Gemini Code (Google) is secure enough for production *only after* you close the specific gaps that have already been exploited in the wild. CVE: Gemini Code Command Execution Vulnerability is the headline incident — apps built with Gemini Code (Google) and no security review have demonstrably shipped with critical data exposure.

Detailed Answer

What Gemini Code (Google) gives you out of the box

Gemini Code is Google's AI coding assistant integrated across the Google ecosystem. It generates code with deep awareness of Google Cloud Platform, Firebase, and other Google services.

What Gemini Code (Google) leaves to you

A disclosed CVE for command execution in Gemini Code itself revealed the security risks inherent in AI code generation tools. VAS scans your Gemini-built application for similar patterns — command injection, credential exposure, and overly permissive GCP configurations.

The incident that defines "how secure is Gemini Code (Google)"

A CVE was disclosed for Gemini Code involving a command execution vulnerability. This highlights the risk of AI coding tools that can execute system commands. Apps built during the affected period should be scanned for similar patterns.

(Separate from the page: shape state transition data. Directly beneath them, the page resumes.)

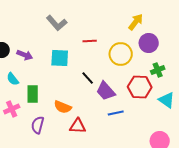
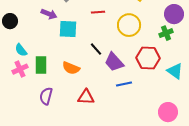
purple circle: (149, 43) -> (174, 14), moved
purple arrow: (25, 55) -> (49, 14), moved
green cross: (158, 70) -> (166, 33), moved
orange semicircle: (63, 107) -> (71, 68), moved
pink cross: (12, 109) -> (20, 69), moved

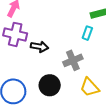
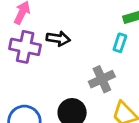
black arrow: (40, 47) -> (58, 39), moved

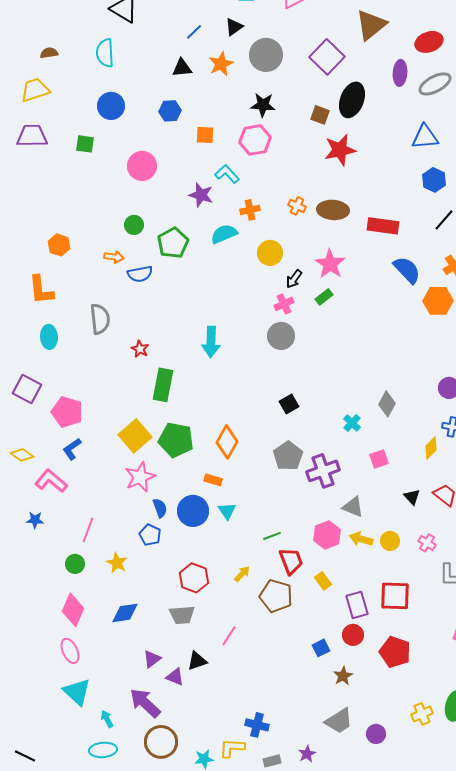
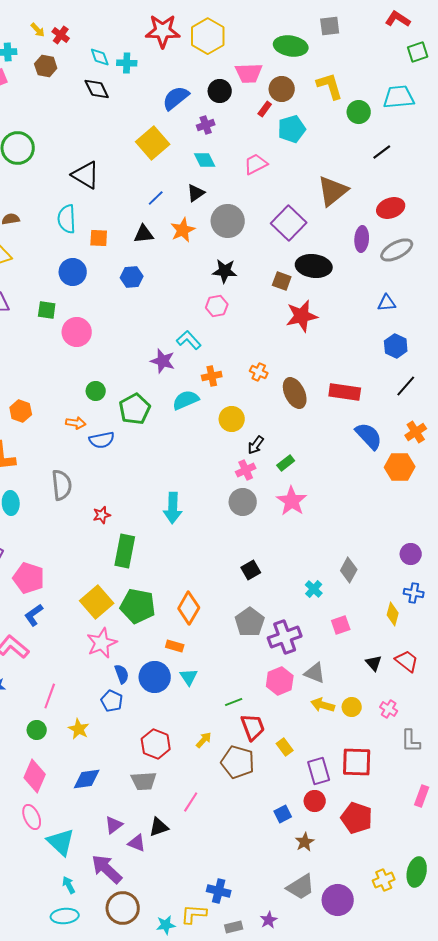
black ellipse: (352, 100) -> (314, 266), turned 76
orange square: (205, 135) -> (99, 238), moved
blue triangle: (425, 137) -> (387, 303), size x0.7
pink hexagon: (255, 140) -> (217, 306), size x0.7
pink circle: (142, 166) -> (77, 332), moved
brown ellipse: (333, 210) -> (295, 393), moved, turned 60
pink star: (330, 264) -> (292, 501), moved
red star: (140, 349) -> (102, 515), turned 30
yellow diamond: (431, 448) -> (393, 614), turned -30
pink hexagon: (327, 535) -> (280, 681), moved
cyan triangle: (77, 692) -> (61, 842), moved
purple circle: (376, 734) -> (338, 900), size x1.6

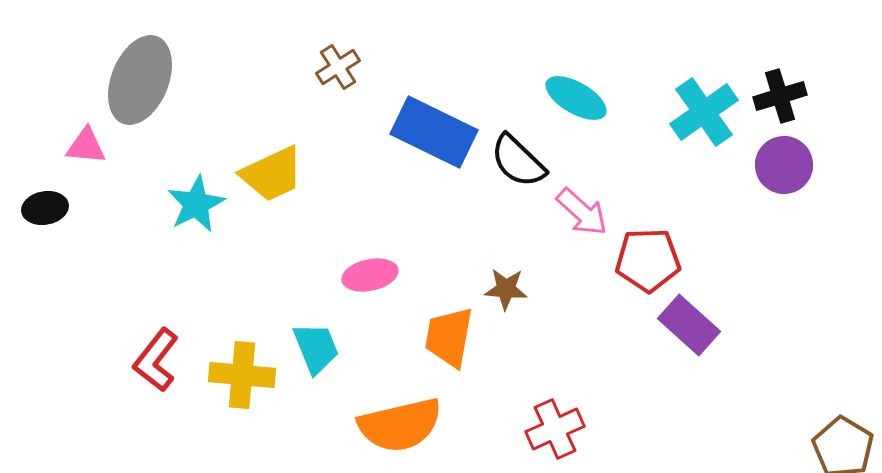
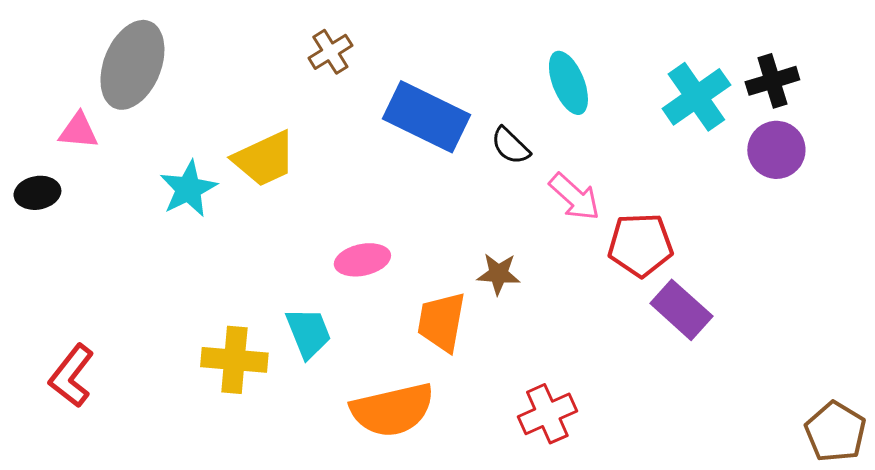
cyan ellipse: (576, 98) -> (568, 83), turned 38
black semicircle: (518, 161) -> (510, 146), size x0.7
red L-shape: (156, 360) -> (71, 376), moved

The security gaps that actually appear in Gemini Code (Google) apps

  1. **Command Injection Patterns** — Gemini-generated code may include patterns vulnerable to command injection, echoing the CVE that affected the tool itself.

2. **Overly Broad GCP Permissions** — Generated IAM configurations and service accounts may have broader permissions than necessary.

3. **Hardcoded Google Cloud Credentials** — GCP service account keys and Firebase admin credentials may appear in generated code.

Platform security is strong where Gemini Code (Google) controls the stack. The gaps above all sit in the application layer — where Gemini Code (Google)'s guarantees end and yours begin.

Verdict

Gemini Code (Google) can be run securely. Treat "is Gemini Code (Google) secure" as a deployment-time question, not a platform question: run a security scan, verify Row Level Security (RLS) policies are configured, and close the specific gaps above. Platforms with better defaults (e.g. enforced Row Level Security) would reduce the work — but none of them make scanning unnecessary.

Security Research & Statistics

10.3%

of Lovable applications (170 out of 1,645) had exposed user data in the CVE-2025-48757 incident

Source: CVE-2025-48757 security advisory

4.45 million USD

average cost of a data breach in 2023

Source: IBM Cost of a Data Breach Report 2023

500,000+

developers using vibe coding platforms like Lovable, Bolt, and Replit

Source: Combined platform statistics 2024-2025

Expert Perspectives

There's a new kind of coding I call 'vibe coding', where you fully give in to the vibes, embrace exponentials, and forget that the code even exists.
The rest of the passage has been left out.